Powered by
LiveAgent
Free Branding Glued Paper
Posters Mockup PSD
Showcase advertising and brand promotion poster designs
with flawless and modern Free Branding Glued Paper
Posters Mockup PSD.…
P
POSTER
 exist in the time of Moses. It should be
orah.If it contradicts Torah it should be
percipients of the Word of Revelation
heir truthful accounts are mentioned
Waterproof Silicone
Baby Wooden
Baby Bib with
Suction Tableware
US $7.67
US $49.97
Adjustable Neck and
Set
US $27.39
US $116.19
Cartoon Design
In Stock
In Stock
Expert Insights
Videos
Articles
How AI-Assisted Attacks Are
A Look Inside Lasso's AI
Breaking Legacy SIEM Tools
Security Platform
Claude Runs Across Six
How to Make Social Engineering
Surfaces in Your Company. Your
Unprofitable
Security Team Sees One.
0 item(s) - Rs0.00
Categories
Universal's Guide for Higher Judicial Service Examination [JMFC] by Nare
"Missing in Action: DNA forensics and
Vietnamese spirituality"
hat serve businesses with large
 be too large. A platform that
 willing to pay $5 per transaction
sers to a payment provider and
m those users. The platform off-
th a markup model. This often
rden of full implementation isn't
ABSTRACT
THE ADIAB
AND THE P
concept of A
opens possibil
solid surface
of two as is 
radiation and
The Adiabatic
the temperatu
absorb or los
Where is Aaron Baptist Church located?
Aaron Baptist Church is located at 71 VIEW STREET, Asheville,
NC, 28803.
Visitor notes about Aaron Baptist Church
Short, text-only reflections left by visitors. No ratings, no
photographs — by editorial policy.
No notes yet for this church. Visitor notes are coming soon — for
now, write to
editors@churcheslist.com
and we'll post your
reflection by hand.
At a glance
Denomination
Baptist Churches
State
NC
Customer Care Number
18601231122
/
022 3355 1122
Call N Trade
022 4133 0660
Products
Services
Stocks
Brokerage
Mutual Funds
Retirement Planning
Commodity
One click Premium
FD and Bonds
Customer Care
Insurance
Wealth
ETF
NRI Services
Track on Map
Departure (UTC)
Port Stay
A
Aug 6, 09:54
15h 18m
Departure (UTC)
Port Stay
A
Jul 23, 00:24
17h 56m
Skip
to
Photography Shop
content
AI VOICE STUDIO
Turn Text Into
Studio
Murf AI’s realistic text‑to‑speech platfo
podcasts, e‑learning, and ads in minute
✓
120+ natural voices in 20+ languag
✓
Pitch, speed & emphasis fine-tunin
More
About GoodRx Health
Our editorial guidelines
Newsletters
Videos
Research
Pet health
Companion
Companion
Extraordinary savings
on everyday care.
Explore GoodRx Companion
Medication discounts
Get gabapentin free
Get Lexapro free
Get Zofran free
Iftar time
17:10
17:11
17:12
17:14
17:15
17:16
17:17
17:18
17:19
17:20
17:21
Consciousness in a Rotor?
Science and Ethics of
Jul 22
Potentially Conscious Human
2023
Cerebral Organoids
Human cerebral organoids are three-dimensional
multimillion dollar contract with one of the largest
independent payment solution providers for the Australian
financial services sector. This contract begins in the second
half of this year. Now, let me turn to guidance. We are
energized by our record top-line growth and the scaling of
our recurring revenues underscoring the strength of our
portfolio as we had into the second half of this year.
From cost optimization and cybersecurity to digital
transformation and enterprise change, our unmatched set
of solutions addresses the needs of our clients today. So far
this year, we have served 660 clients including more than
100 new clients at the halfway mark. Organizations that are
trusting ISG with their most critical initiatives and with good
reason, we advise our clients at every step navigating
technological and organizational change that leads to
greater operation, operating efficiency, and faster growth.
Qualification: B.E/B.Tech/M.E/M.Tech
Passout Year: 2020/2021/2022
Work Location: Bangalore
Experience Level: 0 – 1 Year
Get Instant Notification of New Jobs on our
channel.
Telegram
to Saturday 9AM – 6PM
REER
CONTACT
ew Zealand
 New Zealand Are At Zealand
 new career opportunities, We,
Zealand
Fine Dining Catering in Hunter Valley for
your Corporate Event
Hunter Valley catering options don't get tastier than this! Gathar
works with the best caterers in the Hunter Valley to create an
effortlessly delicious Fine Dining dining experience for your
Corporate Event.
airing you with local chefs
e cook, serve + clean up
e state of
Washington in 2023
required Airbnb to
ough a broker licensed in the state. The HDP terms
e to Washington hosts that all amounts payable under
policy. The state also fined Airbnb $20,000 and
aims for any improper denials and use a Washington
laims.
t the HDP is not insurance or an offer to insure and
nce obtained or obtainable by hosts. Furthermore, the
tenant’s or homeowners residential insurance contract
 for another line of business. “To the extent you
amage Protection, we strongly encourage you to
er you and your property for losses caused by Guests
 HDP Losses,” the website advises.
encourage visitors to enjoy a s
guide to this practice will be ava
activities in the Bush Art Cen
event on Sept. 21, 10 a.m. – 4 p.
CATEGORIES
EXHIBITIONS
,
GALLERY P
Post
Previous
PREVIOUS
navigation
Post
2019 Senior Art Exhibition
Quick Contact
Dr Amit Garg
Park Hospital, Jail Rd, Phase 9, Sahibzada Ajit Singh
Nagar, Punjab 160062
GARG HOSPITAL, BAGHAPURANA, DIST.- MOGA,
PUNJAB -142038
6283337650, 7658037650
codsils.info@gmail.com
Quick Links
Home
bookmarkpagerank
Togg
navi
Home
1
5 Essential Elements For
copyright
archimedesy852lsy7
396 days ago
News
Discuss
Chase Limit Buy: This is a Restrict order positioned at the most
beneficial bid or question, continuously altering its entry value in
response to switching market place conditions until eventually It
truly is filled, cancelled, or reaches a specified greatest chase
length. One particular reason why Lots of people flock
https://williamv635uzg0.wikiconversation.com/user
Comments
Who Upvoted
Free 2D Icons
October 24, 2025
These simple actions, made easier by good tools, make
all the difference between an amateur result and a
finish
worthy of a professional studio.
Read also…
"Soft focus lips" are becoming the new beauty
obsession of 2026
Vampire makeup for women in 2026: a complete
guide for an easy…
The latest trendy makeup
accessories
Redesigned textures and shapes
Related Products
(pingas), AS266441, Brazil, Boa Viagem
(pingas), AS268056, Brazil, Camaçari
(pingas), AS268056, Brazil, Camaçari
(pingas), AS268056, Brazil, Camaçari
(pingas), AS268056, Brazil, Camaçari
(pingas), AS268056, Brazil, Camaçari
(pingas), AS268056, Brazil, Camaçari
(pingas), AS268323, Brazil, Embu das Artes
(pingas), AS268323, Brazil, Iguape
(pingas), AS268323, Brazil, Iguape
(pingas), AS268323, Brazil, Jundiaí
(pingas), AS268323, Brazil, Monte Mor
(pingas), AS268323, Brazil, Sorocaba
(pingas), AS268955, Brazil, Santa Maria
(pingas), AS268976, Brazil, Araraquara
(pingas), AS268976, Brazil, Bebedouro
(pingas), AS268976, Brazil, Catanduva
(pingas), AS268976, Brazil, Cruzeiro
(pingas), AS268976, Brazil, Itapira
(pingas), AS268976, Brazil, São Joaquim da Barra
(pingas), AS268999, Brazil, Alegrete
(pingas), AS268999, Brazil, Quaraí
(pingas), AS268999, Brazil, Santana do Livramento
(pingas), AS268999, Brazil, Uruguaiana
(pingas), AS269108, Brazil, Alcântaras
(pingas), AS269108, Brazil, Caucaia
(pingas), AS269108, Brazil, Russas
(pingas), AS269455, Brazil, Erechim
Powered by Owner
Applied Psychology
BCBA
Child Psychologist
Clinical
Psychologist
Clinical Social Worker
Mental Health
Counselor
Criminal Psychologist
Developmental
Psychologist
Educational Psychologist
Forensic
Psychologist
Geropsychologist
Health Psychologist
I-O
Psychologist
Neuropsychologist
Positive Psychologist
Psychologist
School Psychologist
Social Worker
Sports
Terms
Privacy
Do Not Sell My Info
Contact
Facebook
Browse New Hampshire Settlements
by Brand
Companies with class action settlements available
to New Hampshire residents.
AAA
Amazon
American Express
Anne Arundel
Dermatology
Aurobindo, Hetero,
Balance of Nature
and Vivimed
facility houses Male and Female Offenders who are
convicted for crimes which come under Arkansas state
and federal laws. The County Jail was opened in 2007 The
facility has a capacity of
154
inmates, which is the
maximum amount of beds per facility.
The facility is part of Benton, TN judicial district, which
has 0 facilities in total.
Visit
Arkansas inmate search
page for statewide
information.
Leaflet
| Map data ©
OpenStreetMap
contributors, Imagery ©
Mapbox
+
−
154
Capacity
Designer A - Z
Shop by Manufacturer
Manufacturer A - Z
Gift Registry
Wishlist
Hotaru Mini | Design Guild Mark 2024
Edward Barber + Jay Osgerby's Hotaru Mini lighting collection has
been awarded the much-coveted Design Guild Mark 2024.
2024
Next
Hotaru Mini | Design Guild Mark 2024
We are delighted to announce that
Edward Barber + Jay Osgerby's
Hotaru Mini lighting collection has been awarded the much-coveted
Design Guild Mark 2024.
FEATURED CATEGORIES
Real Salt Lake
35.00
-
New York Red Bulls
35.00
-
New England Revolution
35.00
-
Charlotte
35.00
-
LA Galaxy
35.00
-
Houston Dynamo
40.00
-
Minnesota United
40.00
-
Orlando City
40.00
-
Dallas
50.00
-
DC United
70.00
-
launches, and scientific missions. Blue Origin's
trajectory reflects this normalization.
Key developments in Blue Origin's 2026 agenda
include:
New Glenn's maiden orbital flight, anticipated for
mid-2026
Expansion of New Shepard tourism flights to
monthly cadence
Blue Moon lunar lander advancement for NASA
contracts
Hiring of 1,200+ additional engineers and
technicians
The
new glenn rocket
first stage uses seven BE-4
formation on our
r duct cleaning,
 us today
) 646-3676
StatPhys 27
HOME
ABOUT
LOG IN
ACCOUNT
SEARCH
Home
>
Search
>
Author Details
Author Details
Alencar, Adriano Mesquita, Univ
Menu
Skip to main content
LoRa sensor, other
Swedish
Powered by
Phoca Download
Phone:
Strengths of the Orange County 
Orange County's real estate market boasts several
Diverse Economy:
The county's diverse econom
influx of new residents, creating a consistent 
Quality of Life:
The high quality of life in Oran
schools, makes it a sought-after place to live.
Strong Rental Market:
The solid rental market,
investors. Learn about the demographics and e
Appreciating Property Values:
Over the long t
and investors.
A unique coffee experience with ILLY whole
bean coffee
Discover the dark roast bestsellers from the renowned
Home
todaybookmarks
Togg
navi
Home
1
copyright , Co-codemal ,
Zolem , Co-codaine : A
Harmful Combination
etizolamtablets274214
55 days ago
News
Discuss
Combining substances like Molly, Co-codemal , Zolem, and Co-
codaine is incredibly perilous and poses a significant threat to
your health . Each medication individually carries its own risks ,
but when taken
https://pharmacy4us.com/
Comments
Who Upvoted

### [Task statement]
Scan the preceding records for lines with the word "residents". Say how many there are and nothing else.

### [Solution to this task]
2